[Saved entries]
# # # # #
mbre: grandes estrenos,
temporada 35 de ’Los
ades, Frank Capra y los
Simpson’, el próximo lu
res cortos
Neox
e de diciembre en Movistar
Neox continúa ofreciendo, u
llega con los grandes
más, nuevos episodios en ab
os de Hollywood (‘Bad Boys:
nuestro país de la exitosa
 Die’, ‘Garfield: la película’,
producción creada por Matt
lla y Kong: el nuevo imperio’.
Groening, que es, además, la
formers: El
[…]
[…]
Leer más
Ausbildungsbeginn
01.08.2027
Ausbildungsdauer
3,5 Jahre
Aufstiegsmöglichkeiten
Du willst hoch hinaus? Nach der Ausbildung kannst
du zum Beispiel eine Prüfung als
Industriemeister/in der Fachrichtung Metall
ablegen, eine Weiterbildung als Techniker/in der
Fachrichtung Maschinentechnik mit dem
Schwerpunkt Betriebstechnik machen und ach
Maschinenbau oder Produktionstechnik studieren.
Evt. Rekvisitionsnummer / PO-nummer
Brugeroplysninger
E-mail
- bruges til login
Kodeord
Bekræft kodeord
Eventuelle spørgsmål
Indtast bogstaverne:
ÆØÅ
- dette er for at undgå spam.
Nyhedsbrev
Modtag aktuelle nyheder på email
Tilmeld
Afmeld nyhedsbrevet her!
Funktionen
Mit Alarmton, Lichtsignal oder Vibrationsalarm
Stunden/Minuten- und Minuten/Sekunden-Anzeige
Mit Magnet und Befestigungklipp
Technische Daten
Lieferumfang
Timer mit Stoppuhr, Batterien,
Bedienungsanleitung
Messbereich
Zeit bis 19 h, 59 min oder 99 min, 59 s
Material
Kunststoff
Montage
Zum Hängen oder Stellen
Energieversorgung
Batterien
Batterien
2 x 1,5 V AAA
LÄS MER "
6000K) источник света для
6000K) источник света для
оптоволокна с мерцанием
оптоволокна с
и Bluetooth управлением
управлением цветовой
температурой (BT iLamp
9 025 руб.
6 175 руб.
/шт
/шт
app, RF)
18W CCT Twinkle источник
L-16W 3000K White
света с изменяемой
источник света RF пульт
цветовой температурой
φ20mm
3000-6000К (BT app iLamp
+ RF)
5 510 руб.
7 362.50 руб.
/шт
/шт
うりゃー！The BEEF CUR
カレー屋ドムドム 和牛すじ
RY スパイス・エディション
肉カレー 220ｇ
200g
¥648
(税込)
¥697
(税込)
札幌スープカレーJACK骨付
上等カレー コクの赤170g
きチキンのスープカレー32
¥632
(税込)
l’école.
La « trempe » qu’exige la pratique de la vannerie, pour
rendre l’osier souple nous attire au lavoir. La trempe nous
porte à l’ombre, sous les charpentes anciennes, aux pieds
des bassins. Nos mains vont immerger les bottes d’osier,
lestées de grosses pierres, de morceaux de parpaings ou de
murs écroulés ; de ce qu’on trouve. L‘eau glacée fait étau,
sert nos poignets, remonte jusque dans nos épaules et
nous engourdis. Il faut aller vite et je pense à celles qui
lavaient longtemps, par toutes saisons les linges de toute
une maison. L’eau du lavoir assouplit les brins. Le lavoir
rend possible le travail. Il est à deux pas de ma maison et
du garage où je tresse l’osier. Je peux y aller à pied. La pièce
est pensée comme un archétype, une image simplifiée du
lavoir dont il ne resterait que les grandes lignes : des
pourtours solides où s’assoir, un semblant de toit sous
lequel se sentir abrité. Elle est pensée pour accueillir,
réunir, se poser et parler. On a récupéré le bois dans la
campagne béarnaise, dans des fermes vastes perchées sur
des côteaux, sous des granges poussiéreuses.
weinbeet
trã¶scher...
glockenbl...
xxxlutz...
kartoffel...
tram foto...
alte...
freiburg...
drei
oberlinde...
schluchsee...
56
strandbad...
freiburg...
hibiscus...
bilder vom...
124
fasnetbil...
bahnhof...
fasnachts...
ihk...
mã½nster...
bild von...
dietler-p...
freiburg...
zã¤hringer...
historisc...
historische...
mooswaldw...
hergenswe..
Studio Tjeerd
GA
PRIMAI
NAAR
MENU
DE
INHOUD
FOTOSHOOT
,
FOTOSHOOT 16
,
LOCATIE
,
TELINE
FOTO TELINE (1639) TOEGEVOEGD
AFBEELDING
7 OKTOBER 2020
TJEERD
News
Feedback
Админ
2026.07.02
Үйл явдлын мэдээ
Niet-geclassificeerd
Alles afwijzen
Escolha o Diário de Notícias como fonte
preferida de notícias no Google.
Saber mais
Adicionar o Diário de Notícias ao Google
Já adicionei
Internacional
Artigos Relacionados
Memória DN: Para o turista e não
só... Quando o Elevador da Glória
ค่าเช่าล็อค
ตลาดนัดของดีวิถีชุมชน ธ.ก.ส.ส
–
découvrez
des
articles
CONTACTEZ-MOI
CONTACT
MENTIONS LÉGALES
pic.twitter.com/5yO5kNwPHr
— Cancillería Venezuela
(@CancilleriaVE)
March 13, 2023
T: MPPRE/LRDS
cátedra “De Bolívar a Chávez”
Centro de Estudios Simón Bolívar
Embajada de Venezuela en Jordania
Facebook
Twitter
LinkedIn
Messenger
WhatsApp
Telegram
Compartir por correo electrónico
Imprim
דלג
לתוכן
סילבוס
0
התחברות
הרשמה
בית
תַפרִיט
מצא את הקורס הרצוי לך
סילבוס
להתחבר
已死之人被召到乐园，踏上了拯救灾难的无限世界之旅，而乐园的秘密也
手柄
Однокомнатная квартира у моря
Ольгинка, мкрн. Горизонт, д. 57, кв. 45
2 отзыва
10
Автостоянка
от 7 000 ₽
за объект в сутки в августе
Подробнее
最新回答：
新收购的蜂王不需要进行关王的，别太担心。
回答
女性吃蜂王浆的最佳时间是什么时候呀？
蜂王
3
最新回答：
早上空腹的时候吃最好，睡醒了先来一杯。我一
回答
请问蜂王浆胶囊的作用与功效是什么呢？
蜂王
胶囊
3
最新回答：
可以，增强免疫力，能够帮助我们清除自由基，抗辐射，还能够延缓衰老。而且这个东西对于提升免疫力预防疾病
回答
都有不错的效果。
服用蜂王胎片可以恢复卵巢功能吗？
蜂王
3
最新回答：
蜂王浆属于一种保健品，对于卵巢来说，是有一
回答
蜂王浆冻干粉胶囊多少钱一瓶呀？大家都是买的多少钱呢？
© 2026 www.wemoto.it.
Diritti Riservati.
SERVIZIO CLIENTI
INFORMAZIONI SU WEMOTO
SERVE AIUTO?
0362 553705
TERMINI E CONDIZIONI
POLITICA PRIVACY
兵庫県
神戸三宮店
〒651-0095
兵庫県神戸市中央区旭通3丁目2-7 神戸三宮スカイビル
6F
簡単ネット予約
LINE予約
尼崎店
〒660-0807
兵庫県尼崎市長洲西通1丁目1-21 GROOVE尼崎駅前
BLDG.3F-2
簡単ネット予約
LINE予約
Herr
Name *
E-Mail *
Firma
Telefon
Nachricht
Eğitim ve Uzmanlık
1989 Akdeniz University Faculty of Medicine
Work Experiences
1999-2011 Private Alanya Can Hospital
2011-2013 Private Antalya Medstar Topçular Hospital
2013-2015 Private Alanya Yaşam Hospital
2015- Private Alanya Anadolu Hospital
# # # # #
■ **ACTION ITEM**
Return every record, word for word.

■ **ANSWER TO THIS TASK**
mbre: grandes estrenos,
temporada 35 de ’Los
ades, Frank Capra y los
Simpson’, el próximo lu
res cortos
Neox
e de diciembre en Movistar
Neox continúa ofreciendo, u
llega con los grandes
más, nuevos episodios en ab
os de Hollywood (‘Bad Boys:
nuestro país de la exitosa
 Die’, ‘Garfield: la película’,
producción creada por Matt
lla y Kong: el nuevo imperio’.
Groening, que es, además, la
formers: El
[…]
[…]
Leer más
Ausbildungsbeginn
01.08.2027
Ausbildungsdauer
3,5 Jahre
Aufstiegsmöglichkeiten
Du willst hoch hinaus? Nach der Ausbildung kannst
du zum Beispiel eine Prüfung als
Industriemeister/in der Fachrichtung Metall
ablegen, eine Weiterbildung als Techniker/in der
Fachrichtung Maschinentechnik mit dem
Schwerpunkt Betriebstechnik machen und ach
Maschinenbau oder Produktionstechnik studieren.
Evt. Rekvisitionsnummer / PO-nummer
Brugeroplysninger
E-mail
- bruges til login
Kodeord
Bekræft kodeord
Eventuelle spørgsmål
Indtast bogstaverne:
ÆØÅ
- dette er for at undgå spam.
Nyhedsbrev
Modtag aktuelle nyheder på email
Tilmeld
Afmeld nyhedsbrevet her!
Funktionen
Mit Alarmton, Lichtsignal oder Vibrationsalarm
Stunden/Minuten- und Minuten/Sekunden-Anzeige
Mit Magnet und Befestigungklipp
Technische Daten
Lieferumfang
Timer mit Stoppuhr, Batterien,
Bedienungsanleitung
Messbereich
Zeit bis 19 h, 59 min oder 99 min, 59 s
Material
Kunststoff
Montage
Zum Hängen oder Stellen
Energieversorgung
Batterien
Batterien
2 x 1,5 V AAA
LÄS MER "
6000K) источник света для
6000K) источник света для
оптоволокна с мерцанием
оптоволокна с
и Bluetooth управлением
управлением цветовой
температурой (BT iLamp
9 025 руб.
6 175 руб.
/шт
/шт
app, RF)
18W CCT Twinkle источник
L-16W 3000K White
света с изменяемой
источник света RF пульт
цветовой температурой
φ20mm
3000-6000К (BT app iLamp
+ RF)
5 510 руб.
7 362.50 руб.
/шт
/шт
うりゃー！The BEEF CUR
カレー屋ドムドム 和牛すじ
RY スパイス・エディション
肉カレー 220ｇ
200g
¥648
(税込)
¥697
(税込)
札幌スープカレーJACK骨付
上等カレー コクの赤170g
きチキンのスープカレー32
¥632
(税込)
l’école.
La « trempe » qu’exige la pratique de la vannerie, pour
rendre l’osier souple nous attire au lavoir. La trempe nous
porte à l’ombre, sous les charpentes anciennes, aux pieds
des bassins. Nos mains vont immerger les bottes d’osier,
lestées de grosses pierres, de morceaux de parpaings ou de
murs écroulés ; de ce qu’on trouve. L‘eau glacée fait étau,
sert nos poignets, remonte jusque dans nos épaules et
nous engourdis. Il faut aller vite et je pense à celles qui
lavaient longtemps, par toutes saisons les linges de toute
une maison. L’eau du lavoir assouplit les brins. Le lavoir
rend possible le travail. Il est à deux pas de ma maison et
du garage où je tresse l’osier. Je peux y aller à pied. La pièce
est pensée comme un archétype, une image simplifiée du
lavoir dont il ne resterait que les grandes lignes : des
pourtours solides où s’assoir, un semblant de toit sous
lequel se sentir abrité. Elle est pensée pour accueillir,
réunir, se poser et parler. On a récupéré le bois dans la
campagne béarnaise, dans des fermes vastes perchées sur
des côteaux, sous des granges poussiéreuses.
weinbeet
trã¶scher...
glockenbl...
xxxlutz...
kartoffel...
tram foto...
alte...
freiburg...
drei
oberlinde...
schluchsee...
56
strandbad...
freiburg...
hibiscus...
bilder vom...
124
fasnetbil...
bahnhof...
fasnachts...
ihk...
mã½nster...
bild von...
dietler-p...
freiburg...
zã¤hringer...
historisc...
historische...
mooswaldw...
hergenswe..
Studio Tjeerd
GA
PRIMAI
NAAR
MENU
DE
INHOUD
FOTOSHOOT
,
FOTOSHOOT 16
,
LOCATIE
,
TELINE
FOTO TELINE (1639) TOEGEVOEGD
AFBEELDING
7 OKTOBER 2020
TJEERD
News
Feedback
Админ
2026.07.02
Үйл явдлын мэдээ
Niet-geclassificeerd
Alles afwijzen
Escolha o Diário de Notícias como fonte
preferida de notícias no Google.
Saber mais
Adicionar o Diário de Notícias ao Google
Já adicionei
Internacional
Artigos Relacionados
Memória DN: Para o turista e não
só... Quando o Elevador da Glória
ค่าเช่าล็อค
ตลาดนัดของดีวิถีชุมชน ธ.ก.ส.ส
–
découvrez
des
articles
CONTACTEZ-MOI
CONTACT
MENTIONS LÉGALES
pic.twitter.com/5yO5kNwPHr
— Cancillería Venezuela
(@CancilleriaVE)
March 13, 2023
T: MPPRE/LRDS
cátedra “De Bolívar a Chávez”
Centro de Estudios Simón Bolívar
Embajada de Venezuela en Jordania
Facebook
Twitter
LinkedIn
Messenger
WhatsApp
Telegram
Compartir por correo electrónico
Imprim
דלג
לתוכן
סילבוס
0
התחברות
הרשמה
בית
תַפרִיט
מצא את הקורס הרצוי לך
סילבוס
להתחבר
已死之人被召到乐园，踏上了拯救灾难的无限世界之旅，而乐园的秘密也
手柄
Однокомнатная квартира у моря
Ольгинка, мкрн. Горизонт, д. 57, кв. 45
2 отзыва
10
Автостоянка
от 7 000 ₽
за объект в сутки в августе
Подробнее
最新回答：
新收购的蜂王不需要进行关王的，别太担心。
回答
女性吃蜂王浆的最佳时间是什么时候呀？
蜂王
3
最新回答：
早上空腹的时候吃最好，睡醒了先来一杯。我一
回答
请问蜂王浆胶囊的作用与功效是什么呢？
蜂王
胶囊
3
最新回答：
可以，增强免疫力，能够帮助我们清除自由基，抗辐射，还能够延缓衰老。而且这个东西对于提升免疫力预防疾病
回答
都有不错的效果。
服用蜂王胎片可以恢复卵巢功能吗？
蜂王
3
最新回答：
蜂王浆属于一种保健品，对于卵巢来说，是有一
回答
蜂王浆冻干粉胶囊多少钱一瓶呀？大家都是买的多少钱呢？
© 2026 www.wemoto.it.
Diritti Riservati.
SERVIZIO CLIENTI
INFORMAZIONI SU WEMOTO
SERVE AIUTO?
0362 553705
TERMINI E CONDIZIONI
POLITICA PRIVACY
兵庫県
神戸三宮店
〒651-0095
兵庫県神戸市中央区旭通3丁目2-7 神戸三宮スカイビル
6F
簡単ネット予約
LINE予約
尼崎店
〒660-0807
兵庫県尼崎市長洲西通1丁目1-21 GROOVE尼崎駅前
BLDG.3F-2
簡単ネット予約
LINE予約
Herr
Name *
E-Mail *
Firma
Telefon
Nachricht
Eğitim ve Uzmanlık
1989 Akdeniz University Faculty of Medicine
Work Experiences
1999-2011 Private Alanya Can Hospital
2011-2013 Private Antalya Medstar Topçular Hospital
2013-2015 Private Alanya Yaşam Hospital
2015- Private Alanya Anadolu Hospital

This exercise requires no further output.